Every Little Step

Though perennially popular with both audiences and critics – running away with nine Tony Awards in 1976, and running seemingly forever on Broadway – A Chorus Line is so singularly insular, so concerned with the specificity of its own gestation and the nature of what it means to be a theatrical performer, that its boffo success comes across as some sort of miracle at times. Given the rather chaotic origin and development of the show – famously birthed from a taping by choreographer Michael Bennett of a late night rap session among amateur New York dancers, whose life-story conversations form the basis of the show’s story and songs, and then built from the ground up, organically, in a workshop setting – it must have come across as no small miracle to the original cast and crew as well.

The reminiscences of members of the original A Chorus Line cast and crew form the frame for the main event of Every Little Step, an open casting call for the 2006 revival of the musical – a call which yielded over 3,000 (!) hopefuls, all auditioning for 19 roles. It’s a clever gimmick, the interweaving of A Chorus Line ‘s own birth with the birth (and death, for the most part) of the hopes and dreams of aspiring young dancers, just one of several clever cards that is hidden up the sleeve of this gleeful (ha!) and exuberant documentary.

Of all musicals, A Chorus Line most resists the Hollywood treatment. It is so concerned with its own “theater”-ness; so wrapped up in the centrality of what making it on Broadway means; so across the board meta, that just the notion of turning it into a film misses the entire point (the mid-’80s movie version famously flopped). Every Little Step sidesteps this problem by beating A Chorus Line at its own game, doing an end around by taking the “meta” up to another level. The solution — a documentary about aspiring young dancers auditioning for a musical that is about auditioning for a musical – is either too clever for its own good, too cute, or entirely apropos. Every Little Step mostly falls in the latter category.

By focusing on the stories – the hopes and dreams, and trials and hard luck – of several young aspirants, the film parallels the musical itself. It locks in to the universality that actually lies hidden at the show’s core, the key that explains the wider appeal of A Chorus Line. It’s essentially a story of misfits, of the dream of finding that one place to fit in and make it – except that every other misfit is now somehow competing with you to get in to the same place, and there are only so many seats on the bus.

The personal stories of the original cast – the awkward girl looking to transform herself into a swan; the young gay man coming to terms with his sexuality and coming out to his parents – have become paradigmatic, common tropes and obvious archetypes, but they are rooted deeply in individual experience. The degree to which someone auditioning succeeds or fails depends on the extent to which he or she can both lose him/herself in the role, and also find him/herself in it – and for this to make a compelling documentary, one we feel invested in, we need to know as much as possible about the person auditioning. The occasional problem with Every Little Step is that we don’t every really learn too much about each dancer. It’s a case of the film spreading itself too thin with its already short running time, and never winning us completely over to invest ourselves in one particular dancer over another.
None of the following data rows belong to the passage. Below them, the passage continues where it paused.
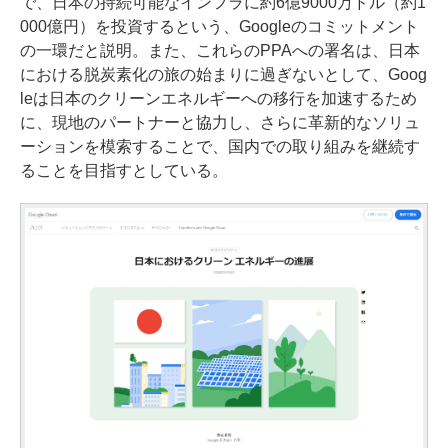
で、日本の持続可能なインフラに約6億9000万ドル（約1
000億円）を投資するという、Googleのコミットメント
の一環だと説明。また、これらのPPAへの署名は、日本
における脱炭素化の旅の始まりに過ぎないとして、Goog
leは日本のクリーンエネルギーへの移行を加速するため
に、現地のパートナーと協力し、さらに革新的なソリュ
ーションを模索することで、国内での取り組みを継続す
ることを目指すとしている。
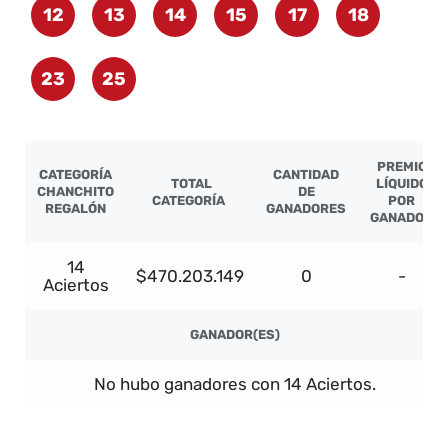
12
13
14
15
17
18
23
25
PREMIO
CATEGORÍA
CANTIDAD
TOTAL
LÍQUIDO
CHANCHITO
DE
CATEGORÍA
POR
REGALÓN
GANADORES
GANADOR
14
$470.203.149
0
-
Aciertos
GANADOR(ES)
No hubo ganadores con 14 Aciertos.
It’s not damning – the film is still highly enjoyable, and the brisk pacing and minimal attention reinforces both the brutality of the casting process and the need to knock it out of the park the first time, and every time, since there’s no time for a do-over. And there’s something reassuring and refreshing about the indomitable optimism and tenacity of the dancers, who must be made of sterner stuff in order to endure the constant rejection and Darwinian ruthlessness of the audition process – show after show, year and year – and stick with it, hoping for that one break, that one chance, that one crack at the big time. It’s the one singular sensation they all crave – that we all do, in chasing after what we have invested our soul in – that makes A Chorus Line the favorite that it is.

Every Little Step high kicks on to DVD with a handful of decent extras. The centerpiece is a 45-minute collection of deleted scenes. About half of these are selections from the original late night rap session (with different old footage of the original cast playing along with what are basically audio tracks) recorded by Michael Bennett, whose presence that night was actually sort of serendipitous (this revealed in another extra – Bennett just happened to invite himself to the party, rather than convening it himself, which adds another layer to the already chaotic origin story of the play).

Separately from the deleted scenes, there are a handful of interviews with original cast and crew, who reminisce about those heady days of the ’70s and the challenges of restaging the play (mostly revolving around the specificity of casting). An enjoyable but not indispensable commentary track rounds out the platter.